[Material provided]
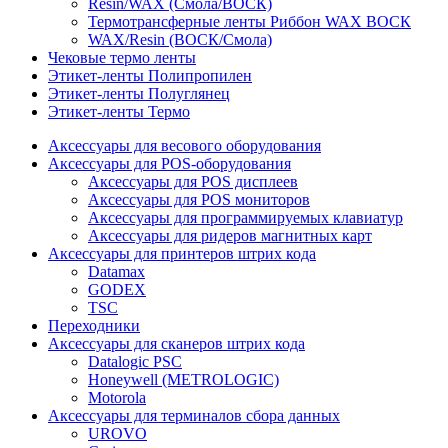
Resin/WAX (Смола/ВОСК)
Термотрансферные ленты Риббон WAX ВОСК
WAX/Resin (ВОСК/Смола)
Чековые термо ленты
Этикет-ленты Полипропилен
Этикет-ленты Полуглянец
Этикет-ленты Термо
Аксессуары для весового оборудования
Аксессуары для POS-оборудования
Аксессуары для POS дисплеев
Аксессуары для POS мониторов
Аксессуары для программируемых клавиатур
Аксессуары для ридеров магнитных карт
Аксессуары для принтеров штрих кода
Datamax
GODEX
TSC
Переходники
Аксессуары для сканеров штрих кода
Datalogic PSC
Honeywell (METROLOGIC)
Motorola
Аксессуары для терминалов сбора данных
UROVO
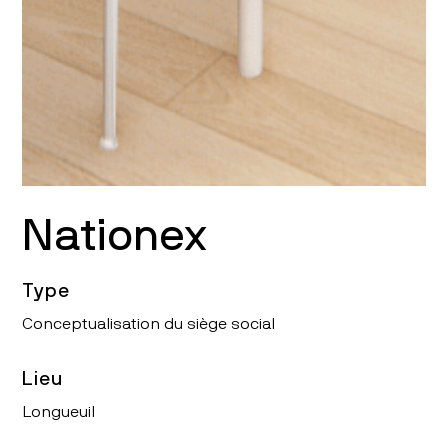
Nationex
Type
Conceptualisation du siège social
Lieu
Longueuil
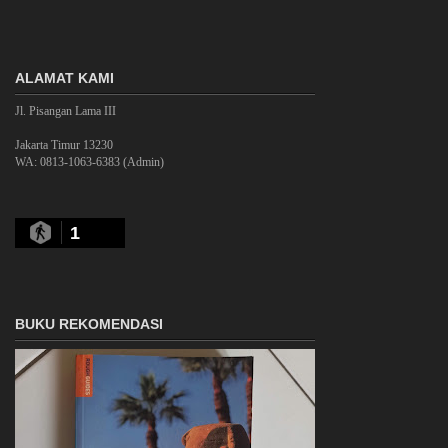
ALAMAT KAMI
Jl. Pisangan Lama III
Jakarta Timur 13230
WA: 0813-1063-6383 (Admin)
1
BUKU REKOMENDASI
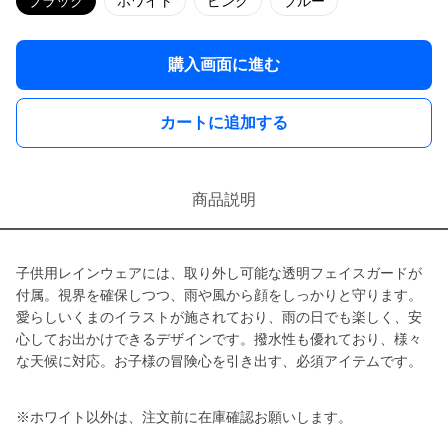
ブラック
ホワイト
ピンク
ブルー
購入画面に進む
カートに追加する
商品説明
子供用レインウェアには、取り外し可能な透明フェイスガードが
付属。視界を確保しつつ、雨や風から顔をしっかりと守ります。
愛らしいくまのイラストが施されており、雨の日でも楽しく、安
心してお出かけできるデザインです。撥水性も優れており、様々
な天候に対応。お子様の冒険心を引き出す、必須アイテムです。
※ホワイト以外は、注文前に在庫確認お願いします。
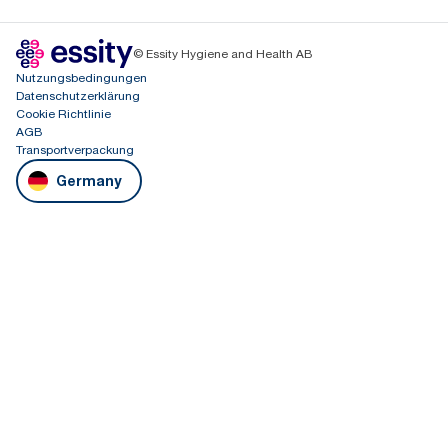
© Essity Hygiene and Health AB
Nutzungsbedingungen
Datenschutzerklärung
Cookie Richtlinie
AGB
Transportverpackung
Germany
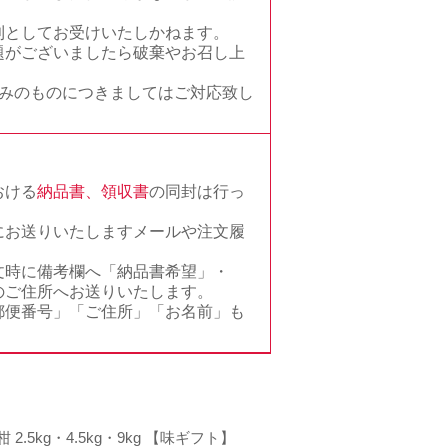
則としてお受けいたしかねます。
題がございましたら破棄やお召し上
済みのものにつきましてはご対応致し
おける
納品書、領収書
の同封は行っ
にお送りいたしますメールや注文履
文時に備考欄へ「納品書希望」・
のご住所へお送りいたします。
郵便番号」「ご住所」「お名前」も
2.5kg・4.5kg・9kg 【味ギフト】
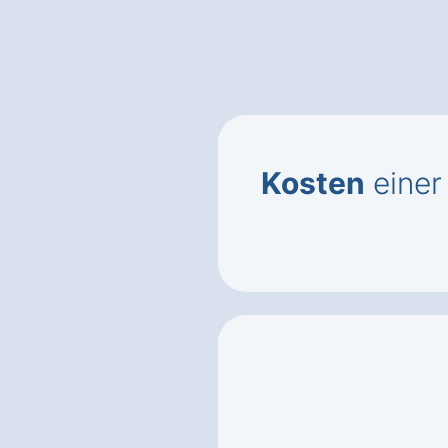
Kosten
einer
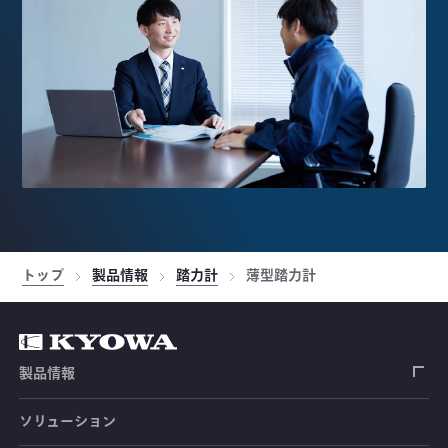
トップ
製品情報
踏力計
薄型踏力計
製品情報
ソリューション
ひずみゲージ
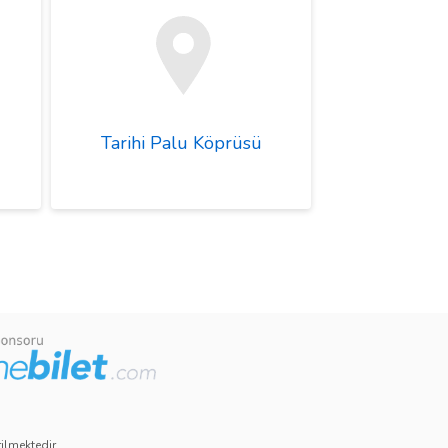
Tarihi Palu Köprüsü
ilmektedir.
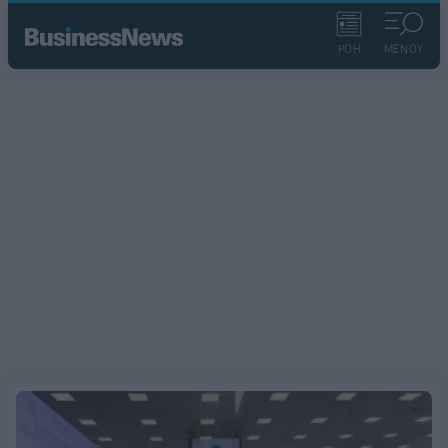
ΡΟΗ
ΜΕΝΟΥ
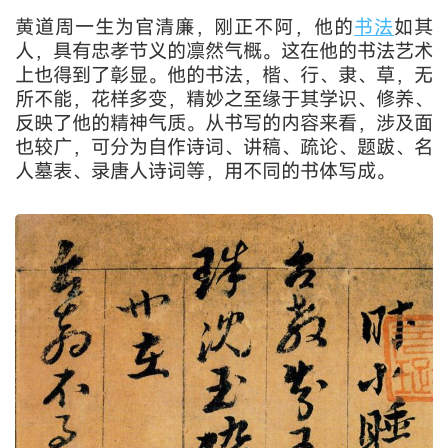
黄道周一生为官清廉，刚正不阿，他的
书法
如其
人，具有忠孝节义的凛然气概。这在他的书法艺术
上也得到了彰显。他的书法，楷、行、隶、草，无
所不能，花样多变，精妙之至缘于其学识、修养、
反映了他的精神气质。从书写的内容来看，涉及面
也较广，可分为自作诗词、讲稿、疏论、题跋、名
人墓表、录唐人诗词等，用不同的书体写成。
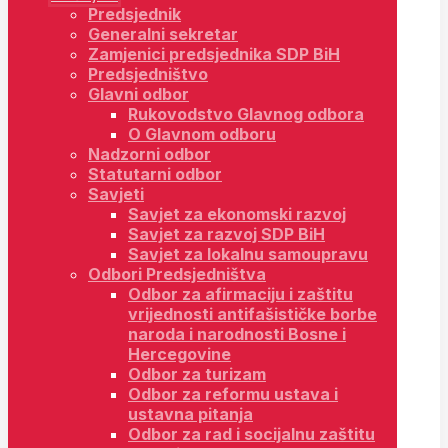
Predsjednik
Generalni sekretar
Zamjenici predsjednika SDP BiH
Predsjedništvo
Glavni odbor
Rukovodstvo Glavnog odbora
O Glavnom odboru
Nadzorni odbor
Statutarni odbor
Savjeti
Savjet za ekonomski razvoj
Savjet za razvoj SDP BiH
Savjet za lokalnu samoupravu
Odbori Predsjedništva
Odbor za afirmaciju i zaštitu
vrijednosti antifašističke borbe
naroda i narodnosti Bosne i
Hercegovine
Odbor za turizam
Odbor za reformu ustava i
ustavna pitanja
Odbor za rad i socijalnu zaštitu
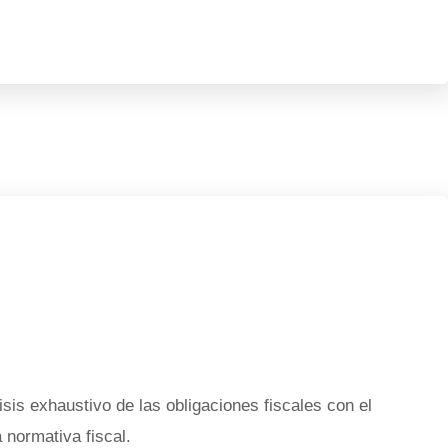
isis exhaustivo de las obligaciones fiscales con el
 normativa fiscal.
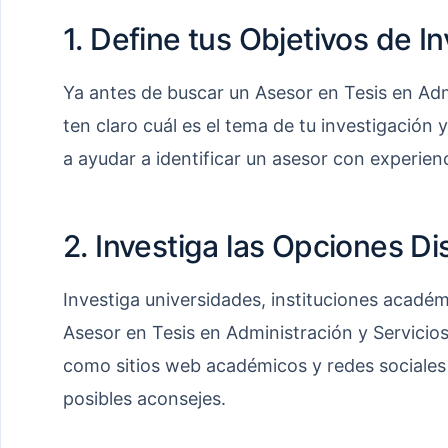
1. Define tus Objetivos de I
Ya antes de buscar un Asesor en Tesis en Admi
ten claro cuál es el tema de tu investigación 
a ayudar a identificar un asesor con experienc
2. Investiga las Opciones Di
Investiga universidades, instituciones acadé
Asesor en Tesis en Administración y Servicios
como sitios web académicos y redes sociales p
posibles aconsejes.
[/Material provided]
**Work instruction:** Only one stretch of the entries above is wanted: the lines from the one containing "Nadzorni odbor" through the one containing "Hercegovine". Please reproduce it exactly.

**Finished exercise:**
Nadzorni odbor
Statutarni odbor
Savjeti
Savjet za ekonomski razvoj
Savjet za razvoj SDP BiH
Savjet za lokalnu samoupravu
Odbori Predsjedništva
Odbor za afirmaciju i zaštitu
vrijednosti antifašističke borbe
naroda i narodnosti Bosne i
Hercegovine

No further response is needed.